El reciente estreno en pantallas españolas de la última película de Martin Scorsese supone una estupenda oportunidad para rescatar y reivindicar una de las obras maestras del cine japonés de los setenta, la adaptación cinematográfica de la legendaria novela de Shusaku Endō que llevó a cabo uno de los grandes maestros de la nueva ola del cine japonés de los sesenta: el sensei Masahiro Shinoda. Aún no he podido ver la propuesta vertida por el genio neoyorquino, si bien parece que las reacciones que ha suscitado son bastante divergentes. No obstante, creo que la mejor forma de reseñar el Silencio de Shinoda es desde la virginidad de una obra cuyo poder propio es más que suficiente para seducir a cualquier aficionado a ese cine introspectivo, ensimismado y de puro autor característico del universo que fue capaz de tejer el maestro Shinoda, quizás el cineasta más próximo al ropaje hilado por Kenji Mizoguchi que surgió del Japón de los sesenta.
Shinoda fue uno de los más puristas poetas de la nueva ola del cine japonés, poseedor de un trazo que aunaba influencias europeas, pero sin perder ni un ápice de la esencia y sensibilidad para contar historias inherente a la narrativa oriental. Su espíritu integraba los nuevos vientos de cambio pero observados con esa filosofía de ojos rasgados guiada por los silencios, la teatralidad, las pasiones desenfrenadas y el tormento. Todos estos ingredientes se encuentran insertos en la espina dorsal de Silencio, obra de madurez de un Shinoda en pleno esplendor artístico que ya había conquistado el aplauso generalizado de crítica y público tanto en su país natal como en los diversos festivales internacionales en los que se exhibió su obra. Así pues este proyecto aterrizó en las manos del autor de Bajo los cerezos en flor tras el enorme éxito que había cosechado con la hipnótica Doble Suicidio.
Sin duda Silencio constituyó la apuesta más ambiciosa de un Shinoda plenamente consciente de su maestría quien se atrevió a saltar al vacío sin ningún tipo de red protectora convirtiendo en imágenes las páginas escritas por Endō, un controvertido escritor de religión católica cuya obra descansaba alrededor de las luchas y dilemas morales que sus creencias planteaban en medio de una sociedad ajena a los dictados de la Biblia. Ello fue plasmado con fidelidad y agudeza por Shinoda en pantalla. Y es que Silencio retrata esa dicotomía entre oriente y occidente que se dio tanto en el Japón del siglo XVI con la llegada a las islas de una partida de sacerdotes Jesuitas que lograron congregar un rebaño cifrado en trescientos mil creyentes en pocos años de ejercicio de la fe, como en el Japón contemporáneo, una nación donde la influencia capitalista americana estaba igualmente devastando las tradiciones ancestrales de un país del sol naciente sumiso ante el avance extranjero tras la derrota sufrida en la II Guerra Mundial.
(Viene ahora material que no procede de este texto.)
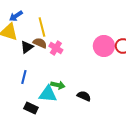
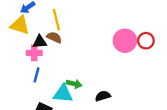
black triangle: (27, 47) -> (40, 42), turned 32
pink cross: (56, 48) -> (34, 53), moved, turned -32
black semicircle: (84, 96) -> (103, 96), turned -40

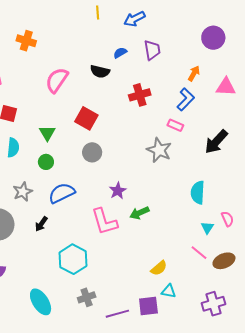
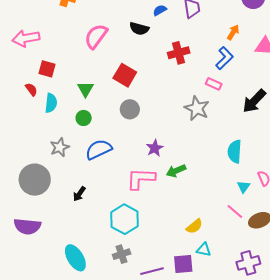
pink L-shape: (104, 222) -> (141, 179), turned 108
black arrow: (41, 224) -> (79, 194), moved
cyan hexagon: (73, 259) -> (125, 219), moved

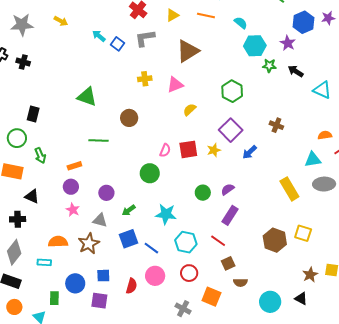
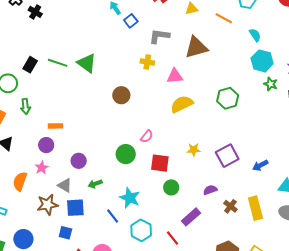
gray L-shape: (145, 38) -> (159, 36), moved
yellow semicircle: (190, 110) -> (182, 104), size x1.6
brown cross: (276, 125) -> (230, 206), moved
purple square: (231, 130) -> (227, 156), moved
green line: (98, 140) -> (58, 63), moved
red square: (188, 149) -> (160, 163), moved
blue arrow: (250, 152) -> (260, 165), moved
purple semicircle: (228, 189) -> (210, 190), moved
blue square: (128, 239) -> (75, 208), moved
orange semicircle: (58, 242) -> (20, 181), moved, turned -84
blue line: (151, 248) -> (113, 216), moved
blue square: (103, 276) -> (65, 233), moved

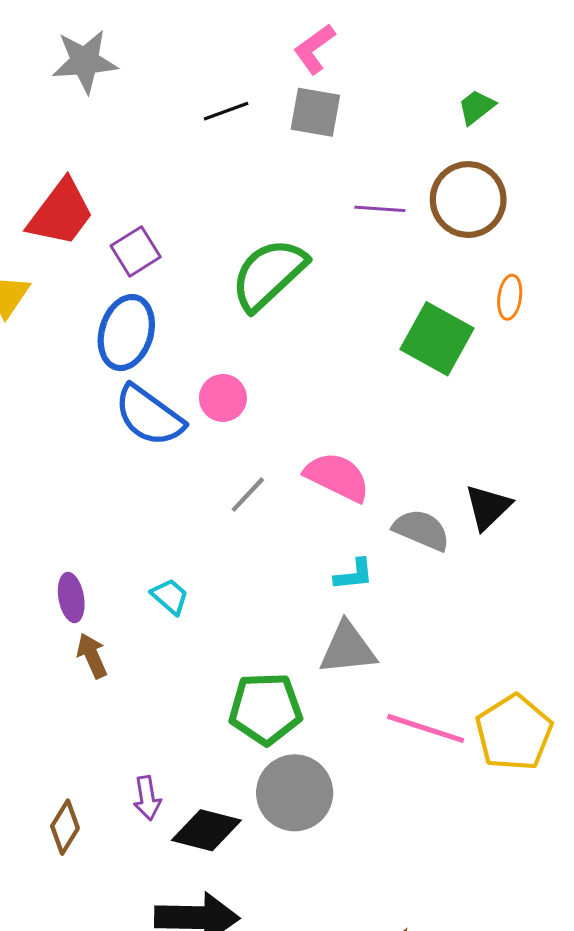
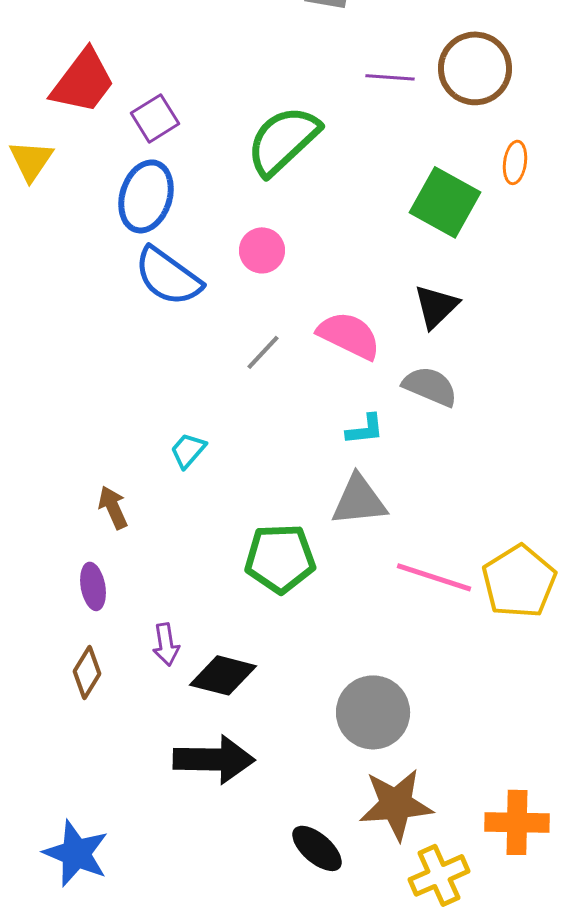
pink circle: (223, 398) -> (262, 250), moved
black triangle: (488, 507) -> (436, 306), moved
cyan trapezoid: (170, 596) -> (188, 450), turned -90
purple ellipse: (71, 597) -> (93, 586), moved
gray circle: (295, 793) -> (373, 712), moved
Este es el pivote moral y narrativo sobre el que descansa la precisa jugada esbozada por Shinoda. Radiografiar un Japón ancestral que se rebeló contra la invasión cultural foránea aniquilando la peste mediante matanzas de cristianos orquestadas por los señores feudales quienes torturaron, quemaron y exterminaron tanto a sacerdotes como feligreses católicos merced a esa amenaza para el ejercicio de su absoluto poder que suponía la expansión como una plaga de langosta de la fe intrusa entre sus siervos. Hecho que fue comparado con la pasividad, mansedumbre y sometimiento sin ningún tipo de censura ante esa nueva pandemia, contagiada sin ningún remedio de cura, que significaba el triunfo del capitalismo más voraz y atroz en el Japón de los setenta.
La cinta se inicia de un modo muy teatral, con una voz en off que nos informará de los antecedentes que preceden al desarrollo de la historia, mostrando el contexto histórico de la misma. Un ambiente que nos trasladará al Japón del siglo XVI que fue testigo de la llegada de un grupo de sacerdotes españoles y portugueses integrantes de la Compañía de Jesús fundada por San Ignacio de Loyola cuya misión era expandir la fe católica más allá de los confines del mundo conocido para luchar contra esa corriente rupturista que emergió en Europa con las enseñanzas de Martín Lutero. El crecimiento exponencial que los dictámenes reseñados por los misioneros tuvieron entre los campesinos japoneses más pobres, obligó a reaccionar a los jefes feudales, quienes en pocos años exterminaron tanto a devotos como pastores, coaccionando a los mismos a abandonar el país o a convertirse en ciudadanos japoneses para evitar ser quemados en la hoguera.
Este es el punto de partida de Silencio, que arrancará narrando la historia de los padres Rodrigo y Garrpe, dos prelados portugueses que llegarán desde Macao a las costas de una pequeña isla de pescadores con la ayuda de un antiguo creyente que tuvo que renunciar a su fe tras ser acusado de hereje llamado Kichijiro. Su objetivo consistirá en rescatar a su antiguo mentor, el padre Ferreira, un prelado que cultivó un importante rebaño de creyentes en ese grupo de pequeñas islas, que desapareció del mapa en paralelo al alzamiento contra la religión cristiana ordenado por los gobernadores de los islotes.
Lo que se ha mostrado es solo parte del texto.